I have a friend who told me a few months ago that I need to stay away from touchy subjects on my blog. That “It will hurt my brand”. While that friend may have a point, in a sense he is also very wrong. You see, my brand “Simply ChaCha” represents me, Alicia – “ChaCha”. It represents my life and all the things I want to share with the world. My blog was MEANT to be a place where I can go, spill my guts about something in one post and give my readers a great casserole recipe in the next. That was the intention from the beginning. To share my thoughts and to be HONEST. And that is exactly what I intend on doing.
I no longer want to remain silent because it is “easier”. I no longer want to remain silent because of what others think. I no longer want to remain silent on any issue, just because it may turn some people away. That is fear, and I do not want to live in fear.
Will it hurt my blog? Maybe. Will I lose readers? Possibly. May I gain followers? I don’t know. Will some people get upset at what I write? I am sure. Will some people relate and love the content? I believe so. All of this is okay! You see, not speaking up about things that DO impact my day-to-day life, issues that affect all of us etc., out of FEAR of not being “liked”? I mean, really? Just sharing cute or pretty things and making life look perfect, THAT is lying to myself and to all of you.

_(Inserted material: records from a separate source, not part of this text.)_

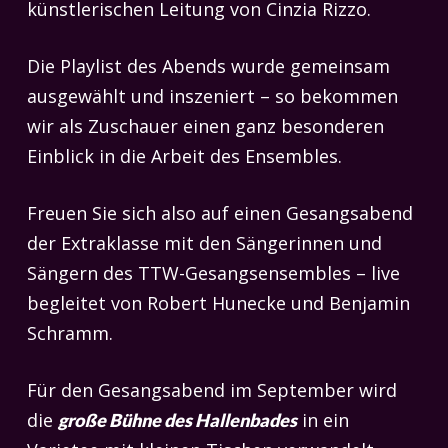
künstlerischen Leitung von Cinzia Rizzo.
Die Playlist des Abends wurde gemeinsam
ausgewählt und inszeniert – so bekommen
wir als Zuschauer einen ganz besonderen
Einblick in die Arbeit des Ensembles.
Freuen Sie sich also auf einen Gesangsabend
der Extraklasse mit den Sängerinnen und
Sängern des TTW-Gesangsensembles – live
begleitet von Robert Hunecke und Benjamin
Schramm.
Für den Gesangsabend im September wird
die
in ein
große Bühne des Hallenbades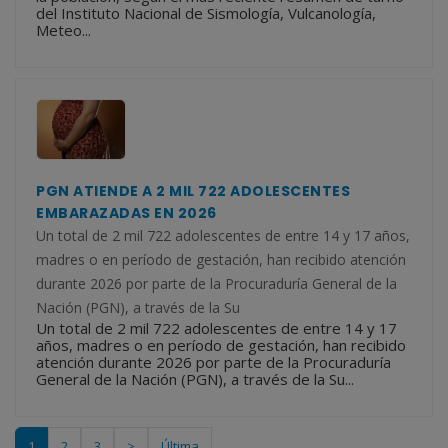
del Instituto Nacional de Sismología, Vulcanología,
Meteo...
PGN ATIENDE A 2 MIL 722 ADOLESCENTES
EMBARAZADAS EN 2026
Un total de 2 mil 722 adolescentes de entre 14 y 17 años,
madres o en período de gestación, han recibido atención
durante 2026 por parte de la Procuraduría General de la
Nación (PGN), a través de la Su
Un total de 2 mil 722 adolescentes de entre 14 y 17
años, madres o en período de gestación, han recibido
atención durante 2026 por parte de la Procuraduría
General de la Nación (PGN), a través de la Su...
1
2
3
>
Última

I have always been a person with huge convictions. When I believe in something, I am passionate about it. By allowing myself to steer away from this in the past year, I have robbed myself (and my loyal readers) of really great conversations, debates, awareness of issues, critical thinking and so much more. I have remained quiet about issues that many women, moms, sisters etc., may relate with. I have denied myself the “outlet” that I initially seeked to have, to keep everyone else “happy”. Yet, I know that some of those conversations could have been helpful to others. And, if I can help even 1 person through something I write, that makes me happy.
So, with that said, from this moment I will continue to share the things y’all love to see and already come here for. However, I intend to go back to the ROOT reasons of why I started this blog and I WILL BE discussing real life issues. If it turns some people away I can live with that. If there is a subject that inspires me to write about it, I will be discussing it. Whether its family life, politics, marriage, or really just anything. This is what “Simply ChaCha” was always meant to be about. Simply about my thoughts, hopes, dreams, inspirations and everything in between (both good and bad as well as all the “fun”stuff) that I could share with the world. Without limitations and without fear.